# Coolest Snowcat Ever?



## Guest (Nov 3, 2009)

that thing is the shit


----------



## killclimbz (Aug 10, 2007)

That is pretty effin' awesome. You wouldn't have the constantly breaking down and leaving in stuck in the middle of nowhere problem that snowmobiles are notorious for.


----------



## trevk#07 (Nov 3, 2008)

Hella cool. Nice find. Started checking out vids on his other project cars also...

Gymkhana 2 is frickin' ridiculous...


----------



## tomtom88 (Nov 13, 2008)

Ya, he definitely knows how to spend his money.

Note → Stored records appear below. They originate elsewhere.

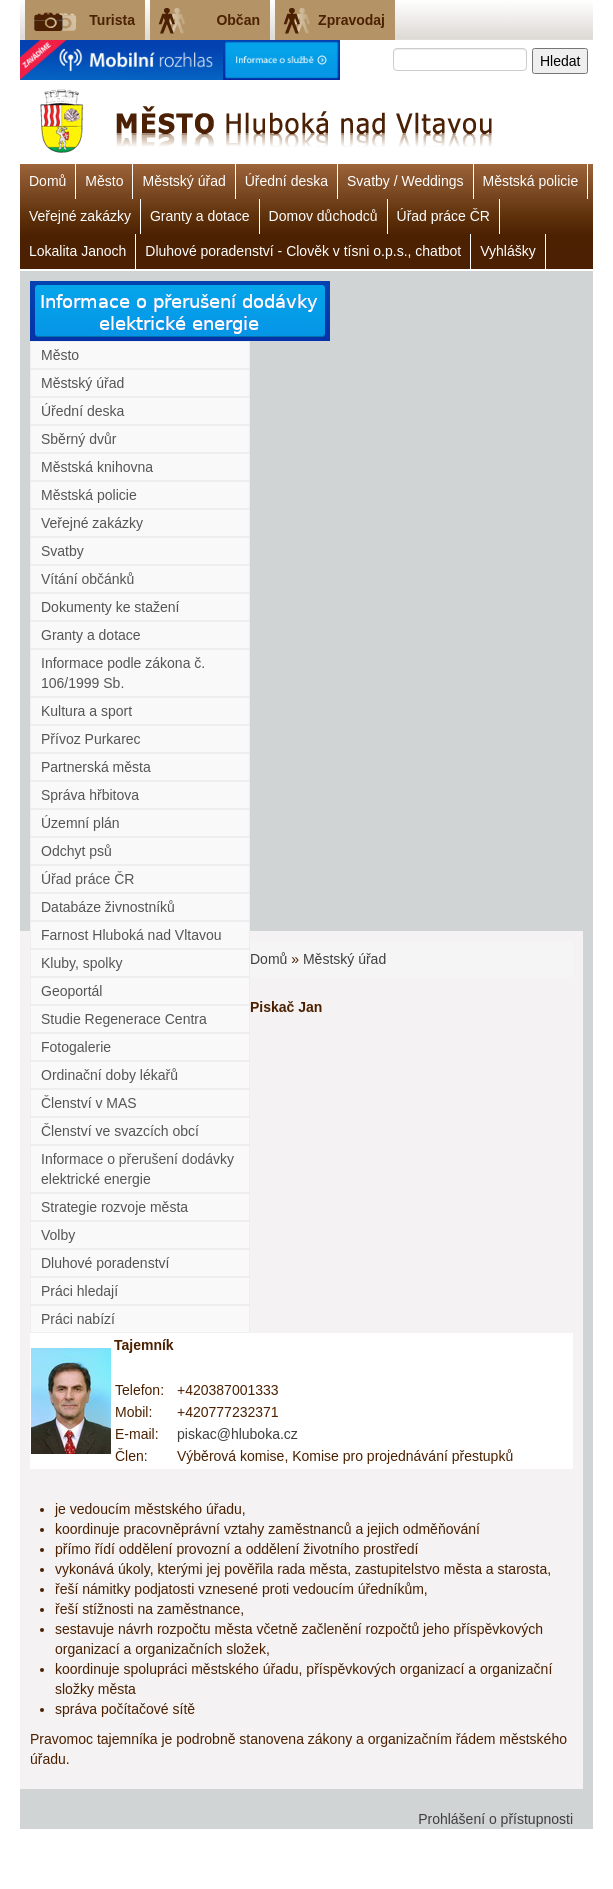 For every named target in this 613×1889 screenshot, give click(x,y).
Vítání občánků (87, 579)
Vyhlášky (508, 251)
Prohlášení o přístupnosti (495, 1819)
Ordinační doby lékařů (109, 1075)
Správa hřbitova (90, 795)
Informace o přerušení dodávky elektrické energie (137, 1169)
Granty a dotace (200, 216)
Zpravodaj (351, 20)
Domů (47, 181)
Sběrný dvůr (78, 439)
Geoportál (71, 991)
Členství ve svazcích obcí (120, 1131)
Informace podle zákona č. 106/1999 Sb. (123, 673)
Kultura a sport (86, 711)
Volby (58, 1235)
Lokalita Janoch (77, 251)
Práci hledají (79, 1291)
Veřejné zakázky (80, 216)
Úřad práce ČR (443, 216)
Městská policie (531, 181)
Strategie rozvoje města (114, 1207)
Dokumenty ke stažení (110, 607)
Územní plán (80, 823)
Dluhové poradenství (105, 1263)
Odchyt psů (76, 851)
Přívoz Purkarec (91, 739)
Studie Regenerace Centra (124, 1019)
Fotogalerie (76, 1047)
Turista (112, 20)
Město (104, 181)
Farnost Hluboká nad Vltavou (131, 935)
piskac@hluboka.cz (237, 1434)
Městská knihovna (97, 467)
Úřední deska (286, 181)
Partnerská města (96, 767)
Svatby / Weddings (405, 181)
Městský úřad (183, 181)
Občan (238, 20)
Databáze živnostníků (108, 907)
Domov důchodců (323, 216)
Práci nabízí (78, 1319)
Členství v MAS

I'm sure most of you have seen this video as it is pretty old but it's relative so I'll post it up too!
YouTube - Subaru Rules!


----------



## Zee (Feb 21, 2008)

I'm doing that to my STi... lol

That's awesome!


----------



## Triple8Sol (Nov 24, 2008)

Is that a dealer-installed option? lol


----------



## tomtom88 (Nov 13, 2008)

Triple8Sol said:


> Is that a dealer-installed option? lol


Only in locales above the arctic circle hah.:laugh:


----------



## FreshPowder (Oct 20, 2009)

Thats bad ass. Subies FTW!!


----------



## Catman (Mar 16, 2008)

drifting with tracks that is awesome!


----------



## Gnarly (Mar 12, 2008)

Those Mattracks are so expensive. That setup cost him minimum of $20,000...And if he got the top of the line model, it's more like $24,000 or so.

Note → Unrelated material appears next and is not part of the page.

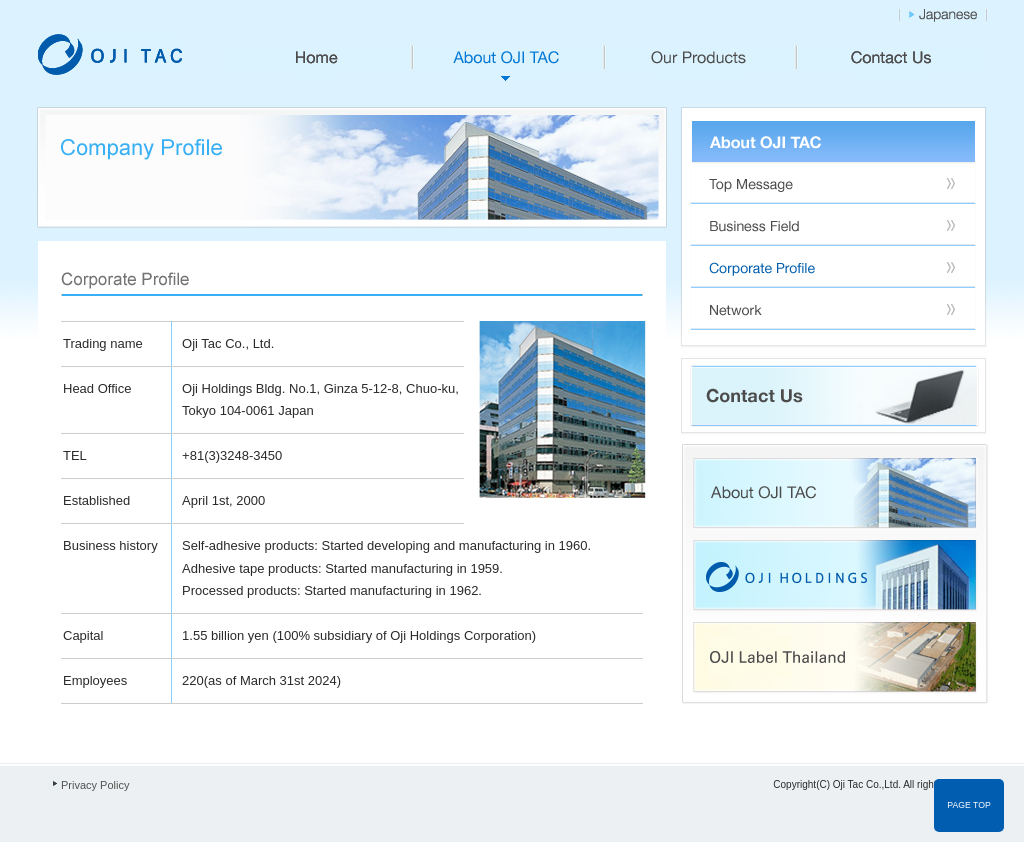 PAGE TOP (968, 805)
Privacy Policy (95, 785)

Must be nice to be super rich.


----------



## killclimbz (Aug 10, 2007)

Not too mention, he didn't pay full retail for that setup. Almost certainly didn't. I am sure it still wasn't cheap...


----------



## T.J. (Aug 28, 2007)

subaru used the car at the sema show. i'm sure they provided some "assistance" since they are using for their display.


----------



## roremc (Oct 25, 2009)

Love that thing!


----------



## SPAZ (May 2, 2009)

this is why i want a subie.


----------



## Guest (Nov 10, 2009)

Gnarly said:


> Those Mattracks are so expensive. That setup cost him minimum of $20,000...And if he got the top of the line model, it's more like $24,000 or so.
> 
> Must be nice to be super rich.


If any of us normal people did that to our cars it would cost much more than an STi itself. I'm sure Block didn't spend a cent of his own money on this though... he goes through cars in a couple weeks.


----------



## Guest (Nov 10, 2009)

Gnarly said:


> Those Mattracks are so expensive. That setup cost him minimum of $20,000...And if he got the top of the line model, it's more like $24,000 or so.
> 
> Must be nice to be super rich.


at least hes rich for a reason.. the mans got skills


----------



## iKimshi (Feb 18, 2009)

That shit is so sick.


----------